Local Greeneville Awakening beginning its 15th week of services
Published 8:31 am Friday, July 27, 2018
SUBMITTED BY SHELDON LIVESAY
Local pastors Roger Stockton and Nick Bailey say they are seeing things happening in the Greeneville Awakening that they have only read about in books as the revival finished its 72nd day of back-to-back meetings last Friday under a brilliant blue and white tent sitting in a rural community in Chuckey, Tenn.
Both Stockton and Bailey, pastors of area churches, say churches often go months at a time with no one coming to Christ. Yet an atmosphere has been created under “the tent,” that draws as many as 30-40 people a night to ask Christ into their lives. Week 14 ended Friday with 33 people coming to Christ ranging in age from age 9 to 82. A large portion of newcomers to the faith are above 40, Stockton recalls, of the 351 people that have made decisions so far. Stockton said, “Whole families will empty a pew to come to the altars to come to Christ. We don’t see that in churches anymore.”

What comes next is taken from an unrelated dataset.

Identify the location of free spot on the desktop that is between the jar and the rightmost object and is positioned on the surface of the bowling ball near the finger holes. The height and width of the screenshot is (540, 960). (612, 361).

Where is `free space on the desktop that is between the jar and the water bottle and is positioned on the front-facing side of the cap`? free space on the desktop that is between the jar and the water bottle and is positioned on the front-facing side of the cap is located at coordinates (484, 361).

Stockton, pastor of Greystone Free Will Baptist Church, joined with other churches within his community to host a revival that began April 15. They planned for it to last about a week. Nowadays, Bailey says people won’t support revivals if they last longer than that. But after 14 weeks, the core group from surrounding churches are more committed to attending every night than ever. “There is an electricity in the air,” said Jodi Southerland from Rogersville, whose grandparents live close and who attends every night possible.

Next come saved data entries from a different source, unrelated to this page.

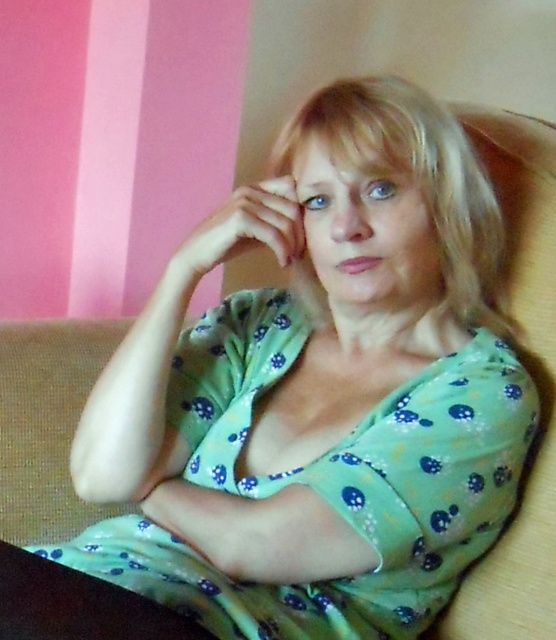 Question: Which point is closer to the camera taking this photo?

Choices:
 (A) click(191, 278)
 (B) click(418, 438)
 (C) click(459, 291)

Answer: (B)

Question: Among these points, which one is nearest to the camera?

Choices:
 (A) (265, 186)
 (B) (286, 150)

Answer: (A)

Question: Is blonde smooth hair at center wider than matte green hand at center?

Choices:
 (A) yes
 (B) no

Answer: (A)

Question: Where is green dotted fabric dress at center located in relation to blonde smooth hair at center in the image?

Choices:
 (A) below
 (B) above

Answer: (A)

Question: Is green dotted fabric dress at center bigger than matte green hand at center?

Choices:
 (A) yes
 (B) no

Answer: (A)

Question: Which of the following is the closest to the observer?

Choices:
 (A) (368, 96)
 (B) (230, 387)

Answer: (A)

Friday night 75 churches were represented, ranging from Baptist to Methodist, to Assembly of God to Pentecostal. Evangelist D.R. Harrison said, “We appeal to everybody. Christ is the only answer to a hopeless world. That’s what we preach.”

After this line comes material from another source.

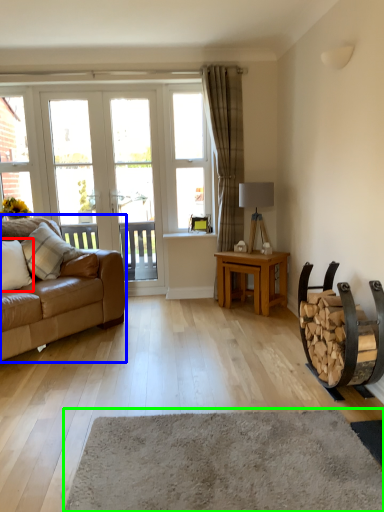 Question: Which object is the farthest from pillow (highlighted by a red box)? Choose among these: studio couch (highlighted by a blue box) or plain (highlighted by a green box).

Choices:
 (A) studio couch
 (B) plain

Answer: (B)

Harrison continues, “Monday began week 15 with services every night at 7 p.m., at 1005 Quaker Knob Road in Chuckey. Tonight (July 27), a Heritage Celebration will be held, when we honor old preachers who remember revivals that transformed their communities when they were young. My dad, David Harrison, is bringing the message. Dad was part of bringing 47 churches together in Kingsport in 1985 under a tent off John B. Dennis Highway which saw 1,000 people come to Christ in 11 weeks.
“I am totally amazed,” Harrison continues, “that this core of supporters have given up their entire summer to be here 72 straight nights, parking cars, greeting and filling the seats in this 1,500-seat tent. We call for the men who attend to come back at midnight to pray and the women to come back each morning at 9 a.m. We’ve had as many as 40 men come to pray, some staying two hours, knowing they have schedules for the following day. They are the ones bringing the miracle of revival to this Greeneville valley.”
Every night, Harrison calls on new people, attending for the first time, to raise their hands. Between 10 to 20 percent of the attendees are first-timers. Harrison announced at one service that a couple drove from Houston, Texas, just to get saved. He announced on Tuesday while reading a decision card, a lady drove down from Lexington Va., to get saved, couldn’t find the tent and wept on the way home. Her family paid for her to come back the following day to find the right location, attend and give her life to Christ. Harrison says, “These kind of stories are modern day miracles.”
There is no date for the revival to end. People don’t seem to be tired, but energized. Plans are for looking at weeks into the future expecting what some describe as to explode at some point into something really big.